We use a second data frame, which contains the frequency of online booking by department. We can add it:
online %>% filter(alter<100) %>%
ggplot(aes(x= reorder(abt, alter, FUN = median), alter, fill = abt)) +
geom_boxplot(show.legend = FALSE) +
geom_col(data = online_rel, aes(x = abt, y = rel_onl, fill = abt), show.legend = FALSE) +
theme_minimal() +
xlab(“department”) + ylab(“age”) +
scale_fill_manual(values= abpalette)
Overlapping
Both parts of the graph overlaps at „hand“ because they treat newborn children with inborn errors of the hand. Setting option: alpha makes the plot more transparent.

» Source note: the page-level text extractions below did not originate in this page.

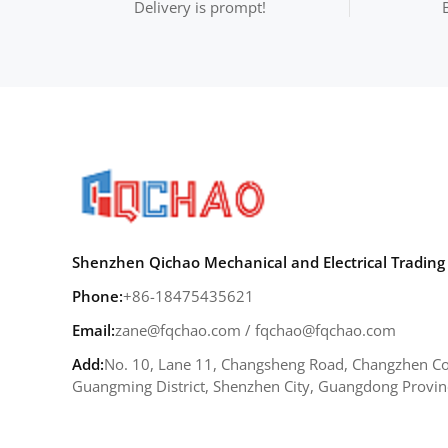
Delivery is prompt!
Shenzhen Qichao Mechanical and Electrical Trading 
Phone:
+86-18475435621
Email:
zane@fqchao.com
/
fqchao@fqchao.com
Add:
No. 10, Lane 11, Changsheng Road, Changzhen Co
Guangming District, Shenzhen City, Guangdong Provin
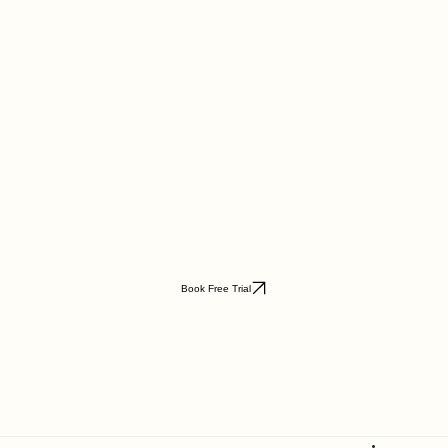
Book Free Trial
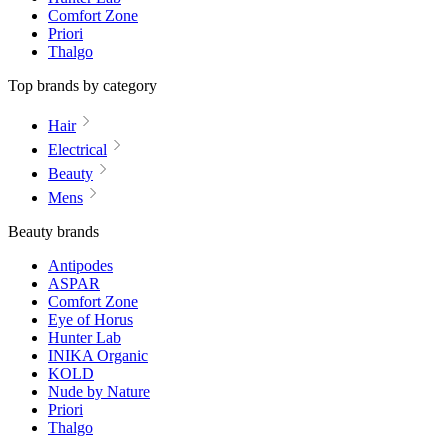
Comfort Zone
Priori
Thalgo
Top brands by category
Hair
Electrical
Beauty
Mens
Beauty brands
Antipodes
ASPAR
Comfort Zone
Eye of Horus
Hunter Lab
INIKA Organic
KOLD
Nude by Nature
Priori
Thalgo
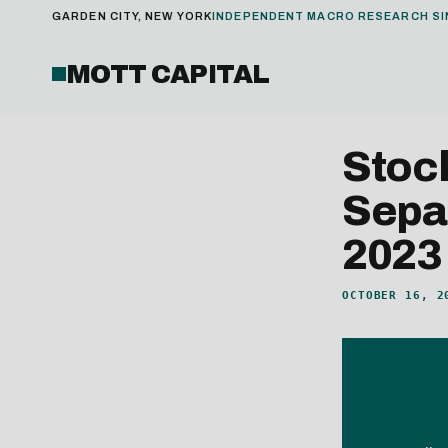
GARDEN CITY, NEW YORK
INDEPENDENT MACRO RESEARCH SI
MOTT CAPITAL
Stoc
Sepa
2023
OCTOBER 16, 2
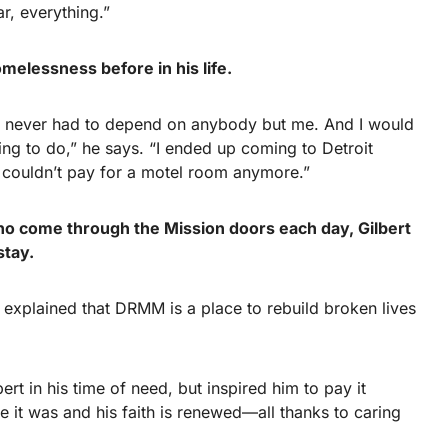
ar, everything.”
elessness before in his life.
nd never had to depend on anybody but me. And I would
ing to do,” he says. “I ended up coming to Detroit
 couldn’t pay for a motel room anymore.”
 come through the Mission doors each day, Gilbert
stay.
d explained that DRMM is a place to rebuild broken lives
rt in his time of need, but inspired him to pay it
ke it was and his faith is renewed—all thanks to caring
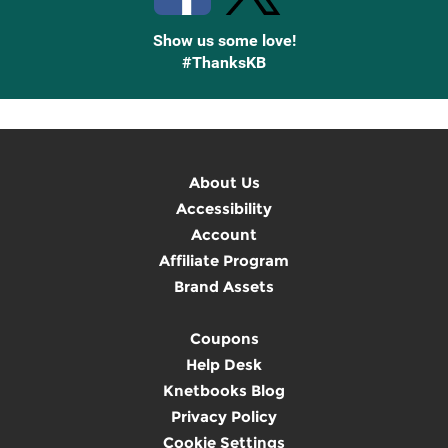
Show us some love!
#ThanksKB
About Us
Accessibility
Account
Affiliate Program
Brand Assets
Coupons
Help Desk
Knetbooks Blog
Privacy Policy
Cookie Settings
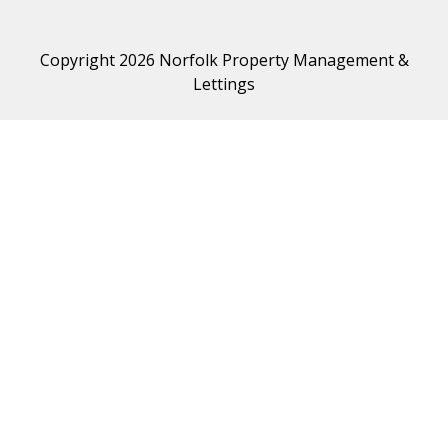
Copyright 2026 Norfolk Property Management &
Lettings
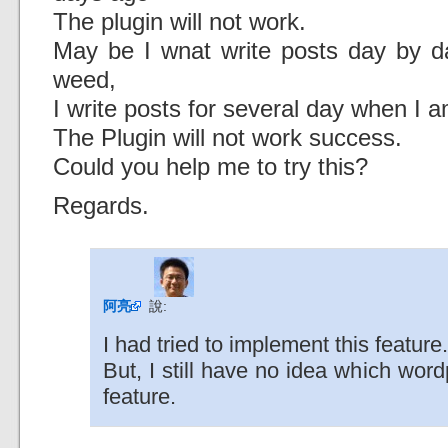
The plugin will not work.
May be I wnat write posts day by da
weed,
I write posts for several day when I a
The Plugin will not work success.
Could you help me to try this?
Regards.
阿亮
說:
I had tried to implement this feature.
But, I still have no idea which wor
feature.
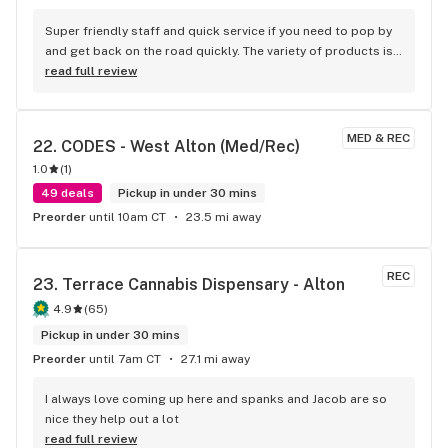
Super friendly staff and quick service if you need to pop by 
and get back on the road quickly. The variety of products is 
top notch. I highly recommend.
read full review
MED & REC
22. 
CODES - West Alton (Med/Rec)
1.0
(
1
)
49 deals
Pickup in under 30 mins
Preorder
until 10am CT
23.5 mi away
REC
23. 
Terrace Cannabis Dispensary - Alton
4.9
(
65
)
Pickup in under 30 mins
Preorder
until 7am CT
27.1 mi away
I always love coming up here and spanks and Jacob are so 
nice they help out a lot
read full review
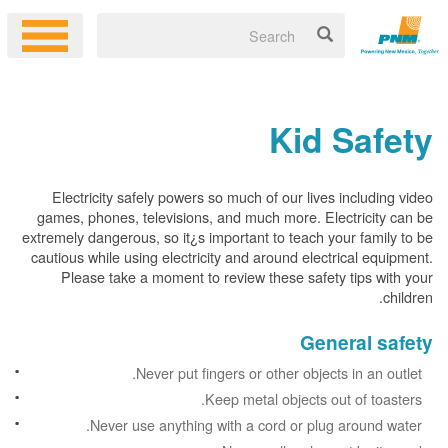
Kid Safety
Electricity safely powers so much of our lives including video
games, phones, televisions, and much more. Electricity can be
extremely dangerous, so it¿s important to teach your family to be
cautious while using electricity and around electrical equipment.
Please take a moment to review these safety tips with your
children.
General safety
Never put fingers or other objects in an outlet.
Keep metal objects out of toasters.
Never use anything with a cord or plug around water.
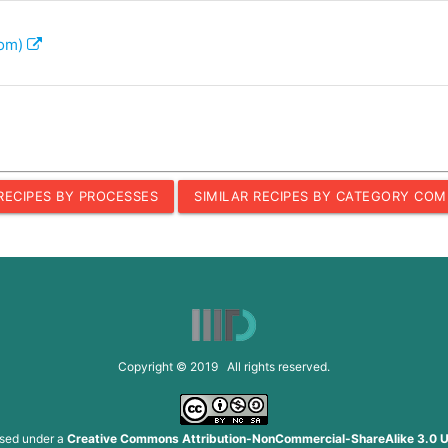
com)
 RECIPES BY PROCESSES
SIMILAR RECIPES BY CATEGORY COM
Copyright © 2019 All rights reserved.
nsed under a
Creative Commons Attribution-NonCommercial-ShareAlike 3.0 U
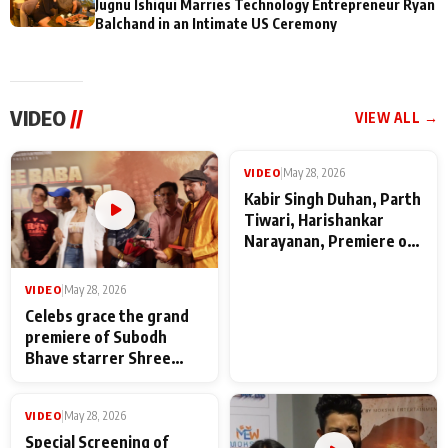
Jugnu Ishiqui Marries Technology Entrepreneur Ryan
Balchand in an Intimate US Ceremony
VIDEO
//
VIEW ALL →
VIDEO
|
May 28, 2026
VIDEO
|
May 28, 2026
Celebs grace the grand
Kabir Singh Duhan, Parth
premiere of Subodh
Tiwari, Harishankar
Bhave starrer Shree
Narayanan, Premiere of
Baba Neeb Karori
Kattalan from Marco
Maharaj
makers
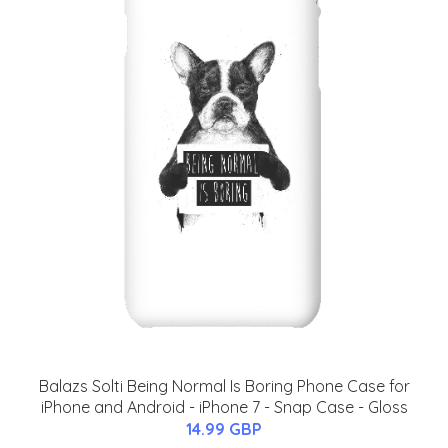
Balazs Solti Being Normal Is Boring Phone Case for
iPhone and Android - iPhone 7 - Snap Case - Gloss
14.99 GBP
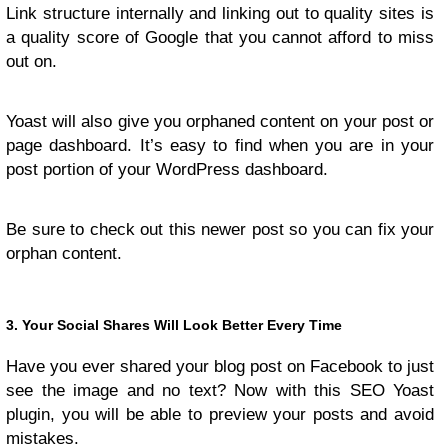
Link structure internally and linking out to quality sites is
a quality score of Google that you cannot afford to miss
out on.
Yoast will also give you orphaned content on your post or
page dashboard. It’s easy to find when you are in your
post portion of your WordPress dashboard.
Be sure to check out this newer post so you can fix your
orphan content.
3. Your Social Shares Will Look Better Every Time
Have you ever shared your blog post on Facebook to just
see the image and no text? Now with this SEO Yoast
plugin, you will be able to preview your posts and avoid
mistakes.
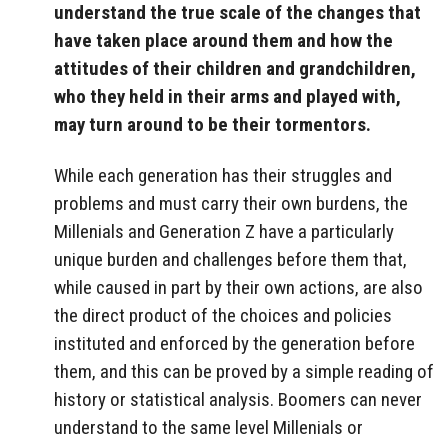
understand the true scale of the changes that
have taken place around them and how the
attitudes of their children and grandchildren,
who they held in their arms and played with,
may turn around to be their tormentors.
While each generation has their struggles and
problems and must carry their own burdens, the
Millenials and Generation Z have a particularly
unique burden and challenges before them that,
while caused in part by their own actions, are also
the direct product of the choices and policies
instituted and enforced by the generation before
them, and this can be proved by a simple reading of
history or statistical analysis. Boomers can never
understand to the same level Millenials or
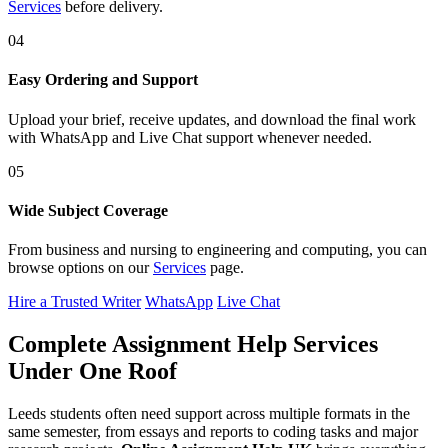
Services
before delivery.
04
Easy Ordering and Support
Upload your brief, receive updates, and download the final work
with WhatsApp and Live Chat support whenever needed.
05
Wide Subject Coverage
From business and nursing to engineering and computing, you can
browse options on our
Services
page.
Hire a Trusted Writer
WhatsApp
Live Chat
Complete Assignment Help Services
Under One Roof
Leeds students often need support across multiple formats in the
same semester, from essays and reports to coding tasks and major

online %>% filter(alter<100) %>%
ggplot(aes(x= reorder(abt, alter, FUN = median), alter, fill = abt)) +
geom_boxplot(show.legend = FALSE) +
geom_col(data = online_rel, aes(x = abt, y = rel_onl, alpha = 0.5), show.legend = FALSE) +
theme_minimal() +
xlab(“department”) + ylab(“age”) +
scale_fill_manual(values= abpalette)
Title and subtitle
Some information is missing. What’s the purpose of our plot and what’s the meaning of the two data frames plotted.
online %>% filter(alter<100) %>%
ggplot(aes(x= reorder(abt, alter, FUN = median), alter, fill = abt)) +
geom_boxplot(show.legend = FALSE) +
geom_col(data = online_rel, aes(x = abt, y = rel_onl, fill = abt, alpha = 0.5), show.legend = FALSE) +
scale_fill_manual(values= abpalette) +
theme_bw() + xlab(“department”) + ylab( “age”) + labs(title = “Samedi online booking”, subtitle = “Age distribution (box) ~ online frequency (col)”)
Your decision
The plot is finished so far. It depends on personal taste, if you prefer the color version or if you remove the option: fill.